The overall land area was 117.5 acre in size, bounded by the Quinnipiac River on the west, and I-91 on the east. Often singled out for particular mention by the media were 28.2 acres between Stillman Road and Quinnipiac River, likely because they were the first land purchased. Aside from the town's sale, there were three other land owners dealt with in private transactions.

==Features and support==
The two-story mall was envisioned as $40 million and 900,000 square feet, and enlarged to $150 million and 1.1 million square feet. At the time, it would have been the largest enclosed mall in the state. Four anchor stores committed, G. Fox & Co., J. C. Penney, Macy's, and Sears. There would also have been a hundred smaller shops. A recreational facility could have been constructed, using land from a pond that would be dredged during development. The Mall would be located on a street named Mall Drive.

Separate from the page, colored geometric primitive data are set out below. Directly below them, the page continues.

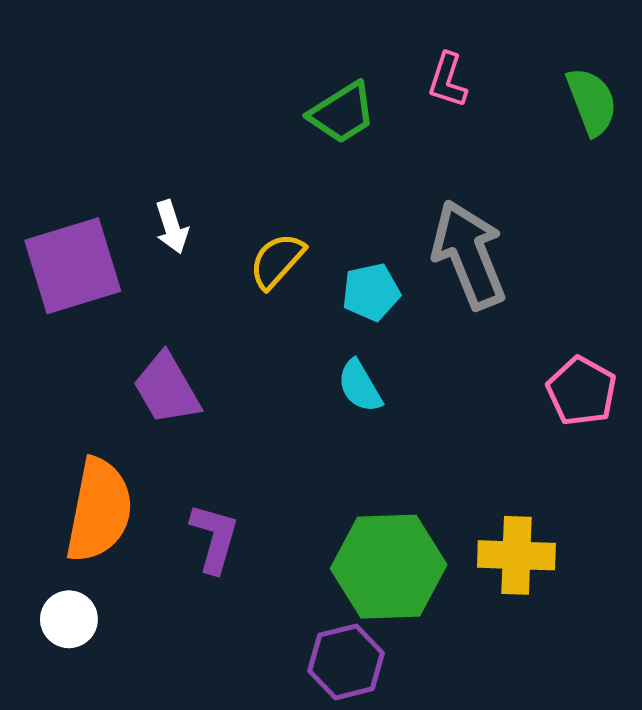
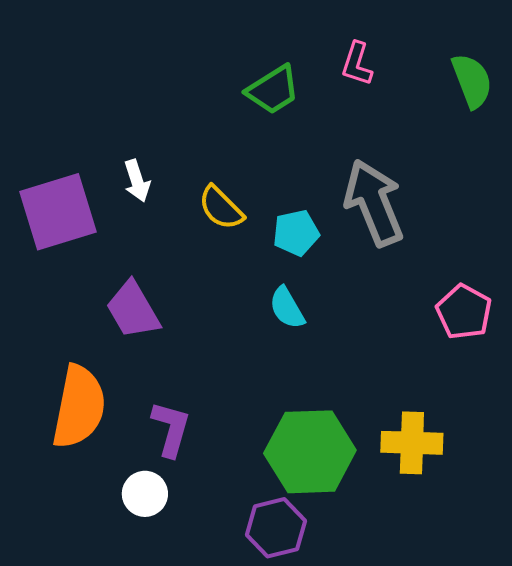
yellow semicircle: (277, 261) -> (221, 208), turned -87
white circle: (69, 619) -> (145, 494), moved

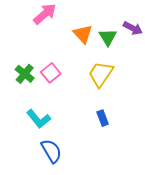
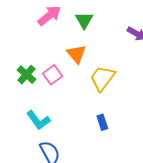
orange triangle: (83, 34) -> (77, 54), moved
green triangle: (108, 37) -> (84, 20), moved

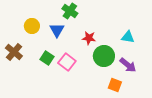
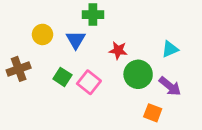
green cross: (70, 11) -> (93, 15), turned -35
cyan triangle: (128, 37) -> (170, 49), turned -32
brown cross: (14, 52) -> (19, 69), turned 30

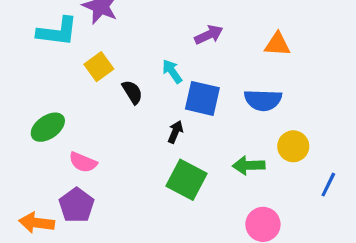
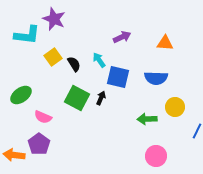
black semicircle: (132, 92) -> (74, 64), moved
green square: (186, 180) -> (77, 98), moved

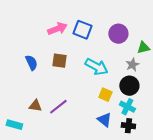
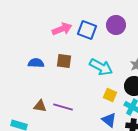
purple circle: (118, 34) -> (116, 25), moved
blue semicircle: (31, 63) -> (36, 63), turned -63
purple line: (58, 107) -> (63, 107), turned 54

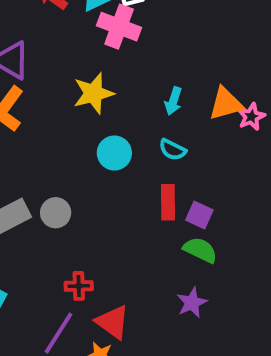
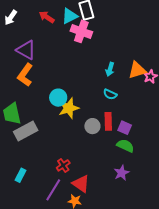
yellow star: (93, 93) -> (69, 108), moved
cyan circle: (114, 153) -> (58, 98), moved
gray circle: (56, 213) -> (92, 126), moved
red cross: (79, 286) -> (63, 165), turned -32

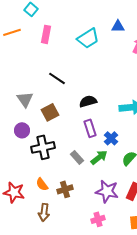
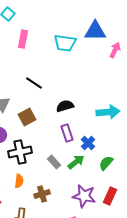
blue triangle: (118, 26) -> (95, 31), size x1.6
cyan trapezoid: (88, 38) -> (65, 43), turned 40
orange semicircle: (42, 184) -> (19, 181), moved, turned -136

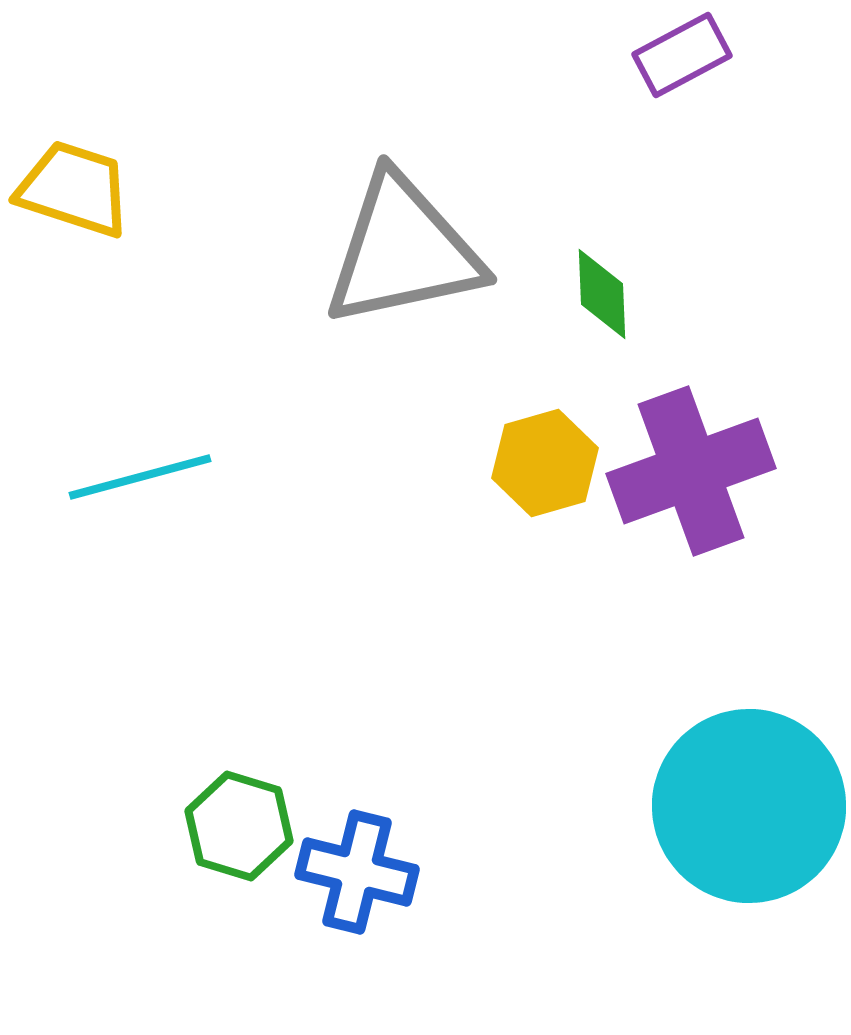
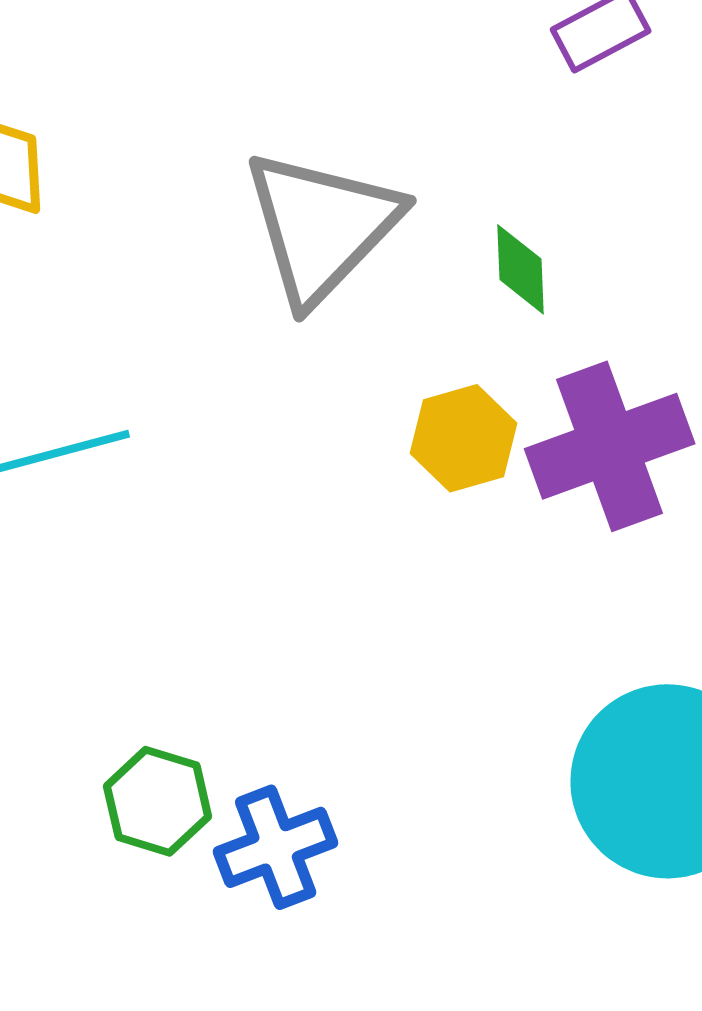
gray triangle: (403, 251) -> (322, 226), turned -34
blue cross: (357, 872) -> (276, 847), turned -35

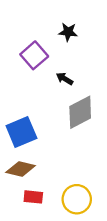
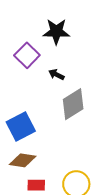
black star: (68, 32) -> (56, 32), size x1.5

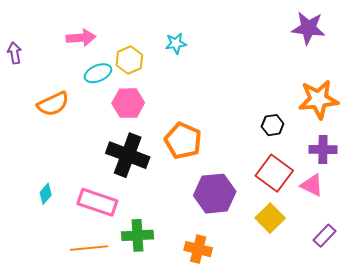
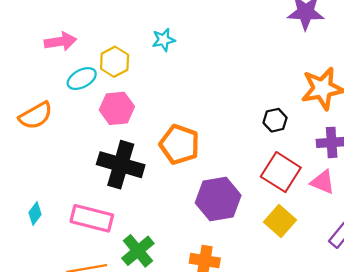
green cross: (137, 235) -> (138, 251), turned -32

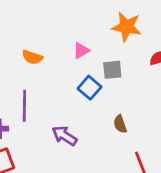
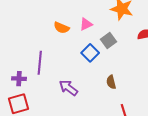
orange semicircle: (32, 57) -> (61, 28), moved
gray square: (112, 70) -> (108, 41), turned -35

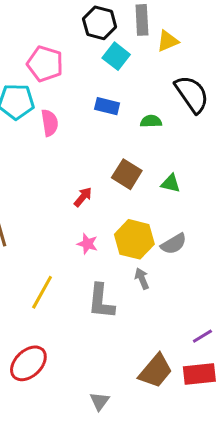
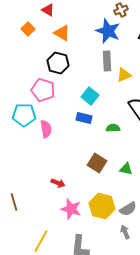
black hexagon: (100, 23) -> (58, 63), moved
cyan square: (116, 56) -> (90, 96), moved
red arrow: (83, 197) -> (58, 183), moved, turned 72
pink star: (87, 244) -> (71, 209), size x1.5
gray arrow: (142, 279) -> (125, 232), moved

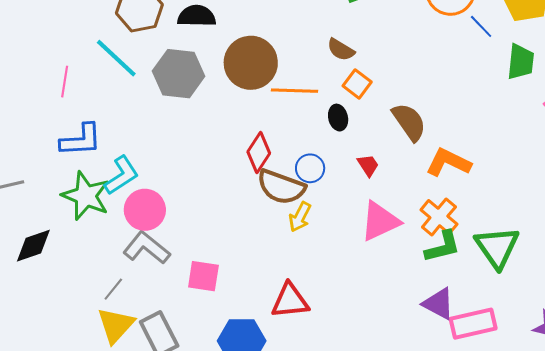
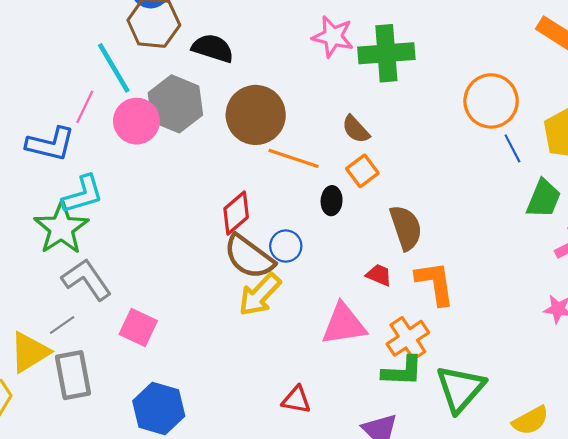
pink line: (65, 82) -> (85, 107), moved
orange L-shape: (448, 162) -> (435, 283), turned 39
red trapezoid: (368, 165) -> (379, 275), moved, turned -50
green star: (86, 196) -> (61, 228), moved
pink circle: (145, 210) -> (136, 121), moved
yellow arrow: (300, 217) -> (260, 295), size x1.4
gray line: (113, 289) -> (62, 325), moved
red triangle: (290, 301) -> (296, 400), moved, size x0.7

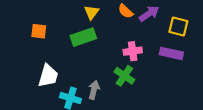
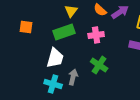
pink cross: (133, 51) -> (96, 35), moved
white trapezoid: (48, 76) -> (55, 58), moved

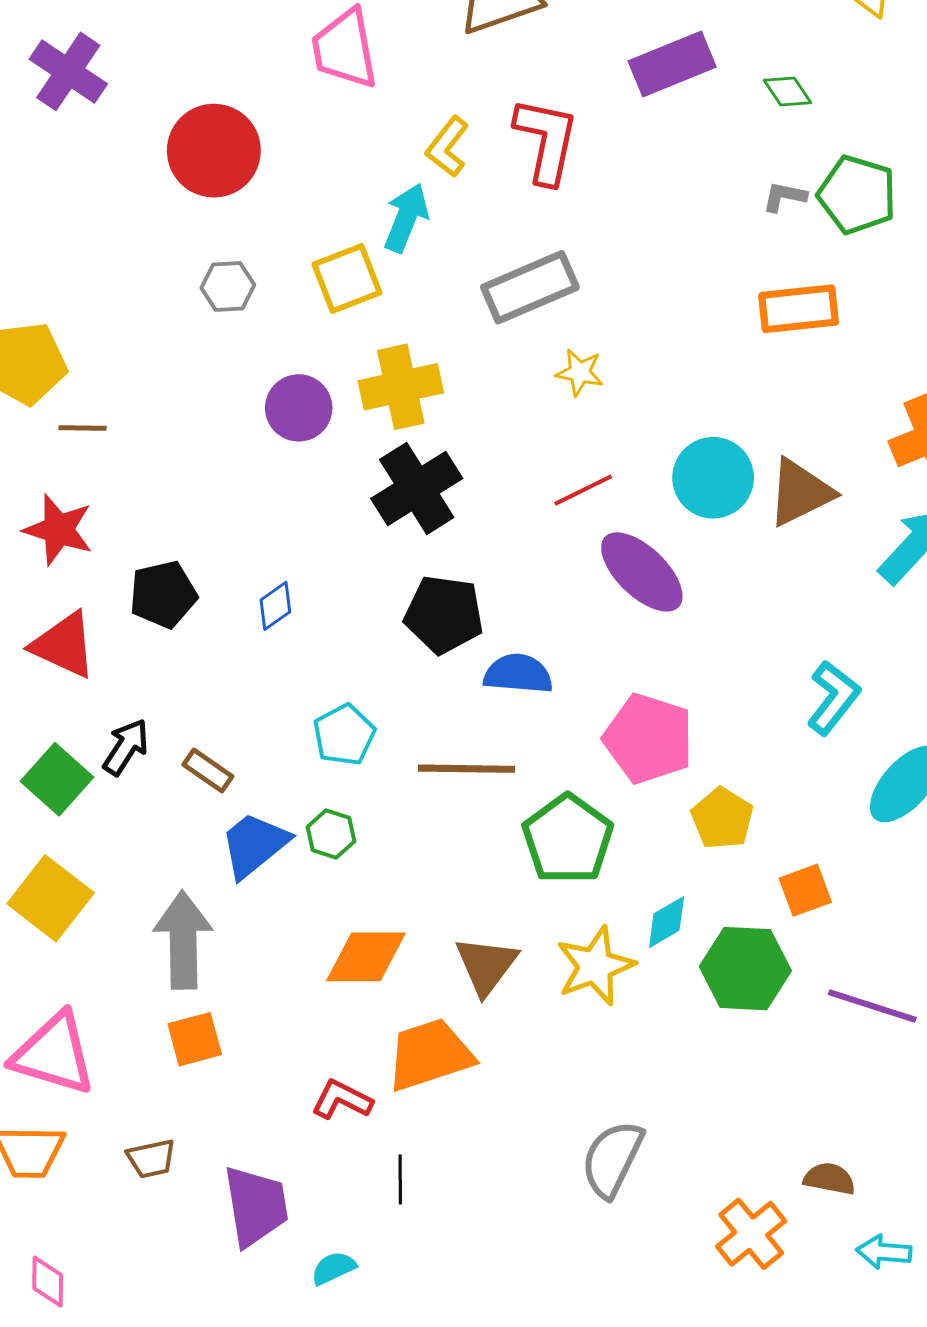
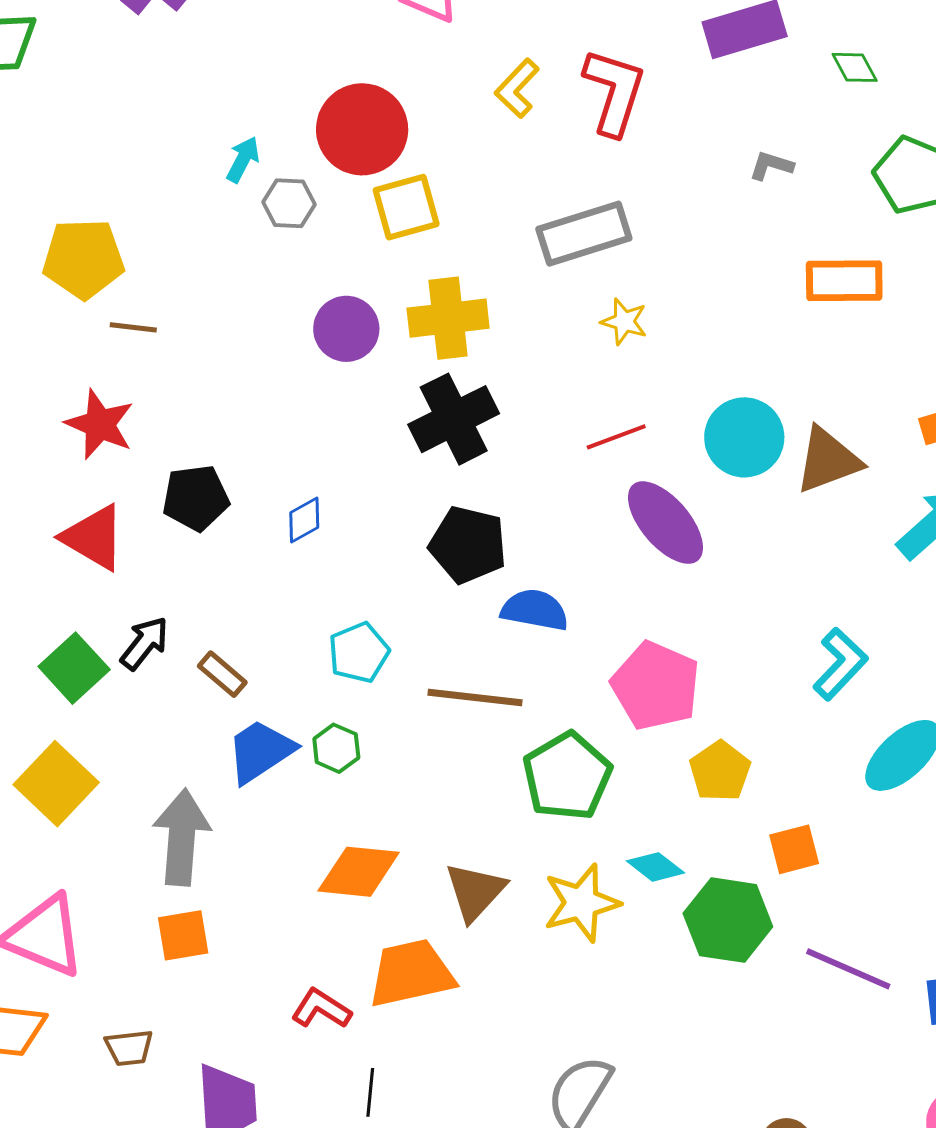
red circle: (214, 151) -> (362, 129), moved
gray L-shape: (784, 197) -> (771, 166), moved
cyan arrow: (406, 218) -> (243, 159), moved, size x0.7
cyan diamond: (667, 922) -> (655, 867), turned 62

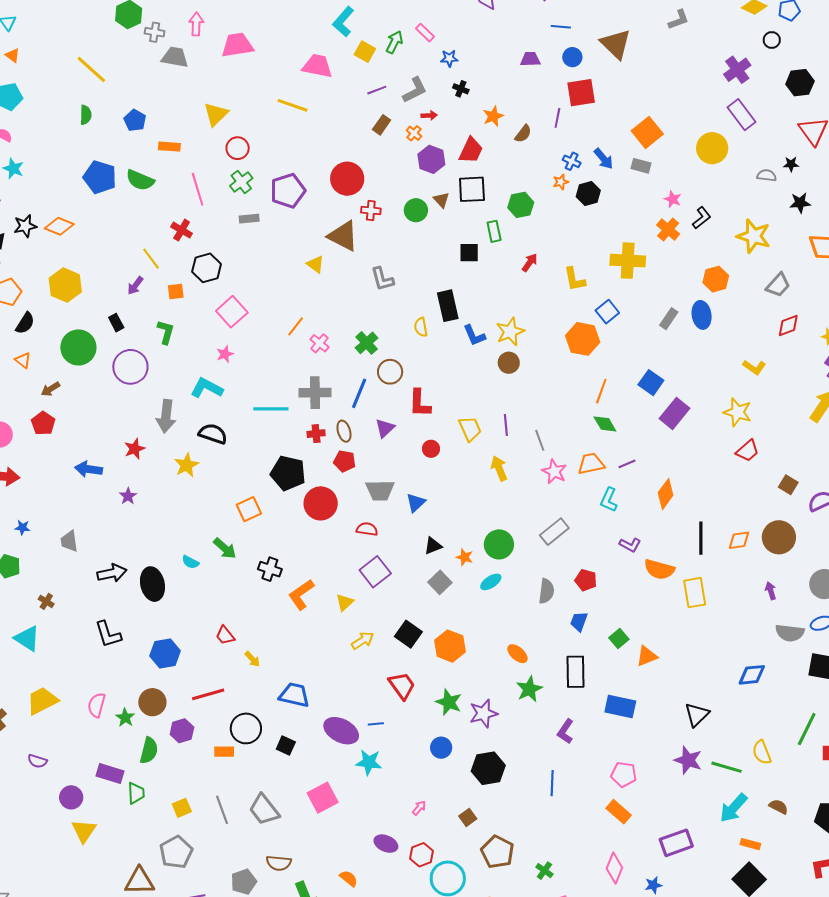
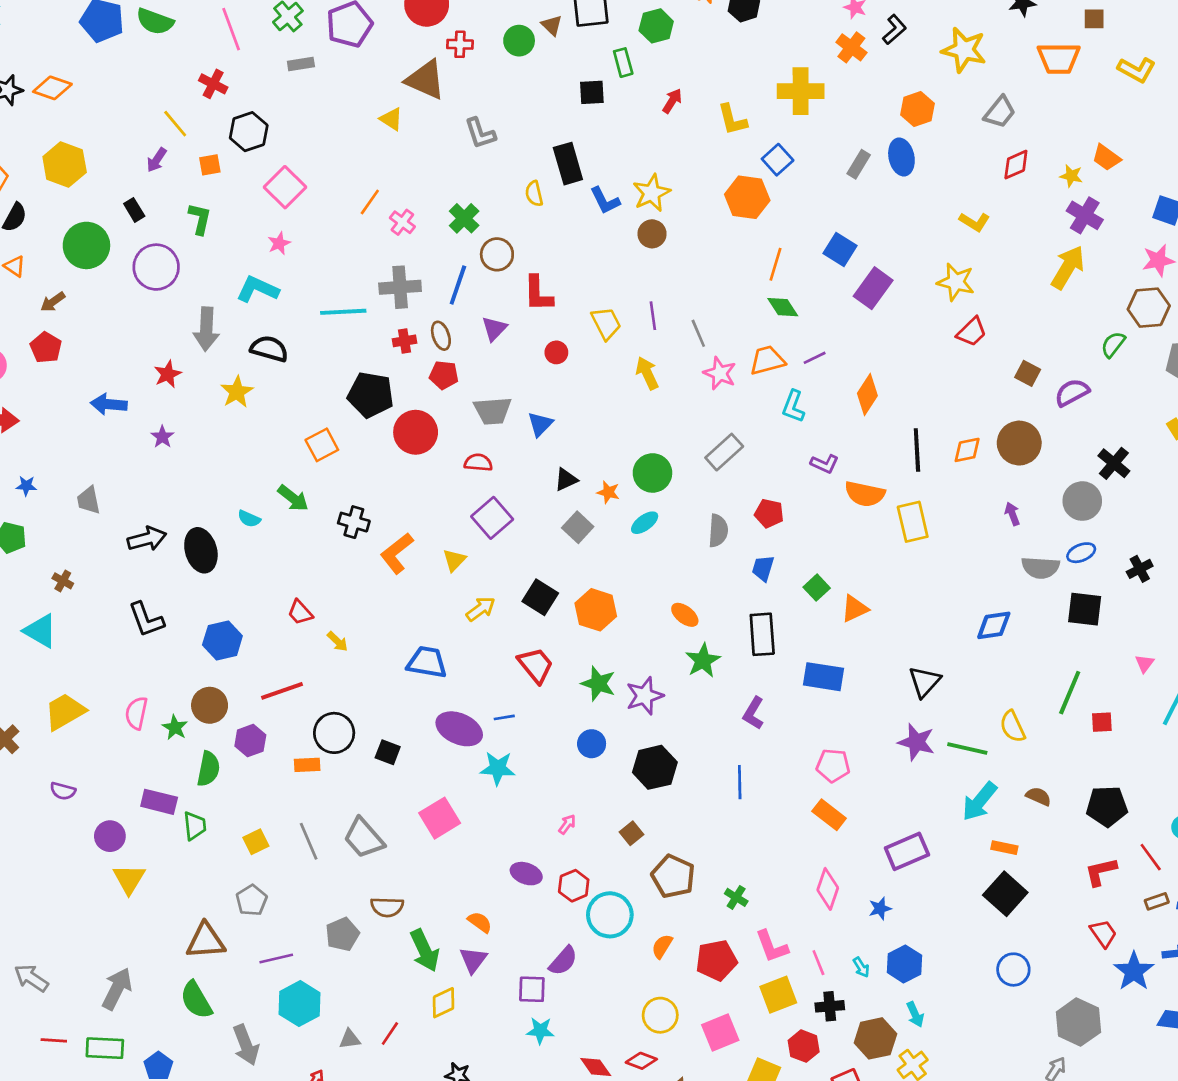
blue trapezoid: (294, 695) -> (427, 662), moved
gray pentagon: (176, 852) -> (252, 900), size x0.7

The city of North Haven cited the necessity of progress, estimated $2.5 million in possible tax revenue, and the creation of up to 3,000 permanent new jobs. There would also be the benefit of payrolls of approximately $15 million for local and area construction workers. The mall was given the endorsement of Meriden City Manager Dana Miller, despite an existing mall in Meriden.

==Opposition==
The mall was opposed by Frank Logue, Mayor of New Haven, on grounds that the suburban mall would drain urban business away. Logue subsequently uncovered federal laws; Section 10 of
the Rivers and Harbors Act of 1899, and Section 404 of the Clean Water Act, requiring a permit from the Army Corps of Engineers to build on wetland. Approximately 56 acre of the land was wetlands, and the developers' plan was to fill 31 acre.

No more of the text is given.